>>>
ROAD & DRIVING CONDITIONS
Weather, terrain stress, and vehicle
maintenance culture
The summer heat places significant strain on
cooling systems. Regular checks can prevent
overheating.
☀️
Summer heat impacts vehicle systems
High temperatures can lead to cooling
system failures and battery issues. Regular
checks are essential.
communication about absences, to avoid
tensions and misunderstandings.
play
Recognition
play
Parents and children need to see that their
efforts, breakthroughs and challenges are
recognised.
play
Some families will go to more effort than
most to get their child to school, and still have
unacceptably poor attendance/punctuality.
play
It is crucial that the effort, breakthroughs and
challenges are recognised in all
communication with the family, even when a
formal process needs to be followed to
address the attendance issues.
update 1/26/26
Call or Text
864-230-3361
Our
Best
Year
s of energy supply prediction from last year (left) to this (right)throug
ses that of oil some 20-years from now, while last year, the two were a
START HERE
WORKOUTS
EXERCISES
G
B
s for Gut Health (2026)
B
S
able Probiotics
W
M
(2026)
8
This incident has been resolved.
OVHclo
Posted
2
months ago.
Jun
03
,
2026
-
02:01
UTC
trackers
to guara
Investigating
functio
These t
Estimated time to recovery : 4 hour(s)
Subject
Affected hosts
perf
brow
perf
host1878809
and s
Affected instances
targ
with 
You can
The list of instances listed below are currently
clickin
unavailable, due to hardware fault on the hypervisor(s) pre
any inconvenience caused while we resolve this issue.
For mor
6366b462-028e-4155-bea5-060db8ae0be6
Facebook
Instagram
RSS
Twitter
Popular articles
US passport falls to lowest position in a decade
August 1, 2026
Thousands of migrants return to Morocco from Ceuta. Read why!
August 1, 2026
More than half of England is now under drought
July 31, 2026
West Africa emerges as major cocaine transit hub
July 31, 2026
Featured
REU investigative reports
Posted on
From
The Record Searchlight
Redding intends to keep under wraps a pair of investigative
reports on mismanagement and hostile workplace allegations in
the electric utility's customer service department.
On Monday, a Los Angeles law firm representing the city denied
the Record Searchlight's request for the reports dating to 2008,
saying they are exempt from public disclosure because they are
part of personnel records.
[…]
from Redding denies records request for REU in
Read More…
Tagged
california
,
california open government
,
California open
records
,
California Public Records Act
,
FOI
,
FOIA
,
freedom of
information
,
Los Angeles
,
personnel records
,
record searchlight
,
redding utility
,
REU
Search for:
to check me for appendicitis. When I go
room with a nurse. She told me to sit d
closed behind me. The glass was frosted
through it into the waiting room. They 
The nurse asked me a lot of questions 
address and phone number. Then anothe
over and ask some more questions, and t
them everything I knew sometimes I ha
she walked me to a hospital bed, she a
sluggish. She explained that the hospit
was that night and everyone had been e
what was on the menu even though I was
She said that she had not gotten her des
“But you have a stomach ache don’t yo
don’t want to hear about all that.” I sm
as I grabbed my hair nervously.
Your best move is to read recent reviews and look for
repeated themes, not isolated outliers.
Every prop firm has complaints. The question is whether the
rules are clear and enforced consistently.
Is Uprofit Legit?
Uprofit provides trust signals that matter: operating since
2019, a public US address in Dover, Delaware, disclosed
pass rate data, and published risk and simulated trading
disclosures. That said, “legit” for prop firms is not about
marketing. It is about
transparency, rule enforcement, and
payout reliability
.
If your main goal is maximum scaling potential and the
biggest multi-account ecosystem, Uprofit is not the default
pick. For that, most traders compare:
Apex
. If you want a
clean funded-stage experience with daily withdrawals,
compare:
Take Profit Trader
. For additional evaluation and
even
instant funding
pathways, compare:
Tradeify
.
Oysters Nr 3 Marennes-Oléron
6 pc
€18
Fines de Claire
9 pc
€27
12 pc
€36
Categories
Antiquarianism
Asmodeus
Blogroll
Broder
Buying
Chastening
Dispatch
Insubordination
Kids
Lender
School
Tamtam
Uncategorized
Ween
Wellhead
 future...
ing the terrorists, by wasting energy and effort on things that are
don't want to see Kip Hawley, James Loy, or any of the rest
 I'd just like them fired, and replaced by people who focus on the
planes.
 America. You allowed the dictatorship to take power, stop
<<<
Reproduce exactly, please, only the lines from the start of the data above to the line that contains "communication about absences, to avoid", with both ends kept.

• _Completed exercise_:
ROAD & DRIVING CONDITIONS
Weather, terrain stress, and vehicle
maintenance culture
The summer heat places significant strain on
cooling systems. Regular checks can prevent
overheating.
☀️
Summer heat impacts vehicle systems
High temperatures can lead to cooling
system failures and battery issues. Regular
checks are essential.
communication about absences, to avoid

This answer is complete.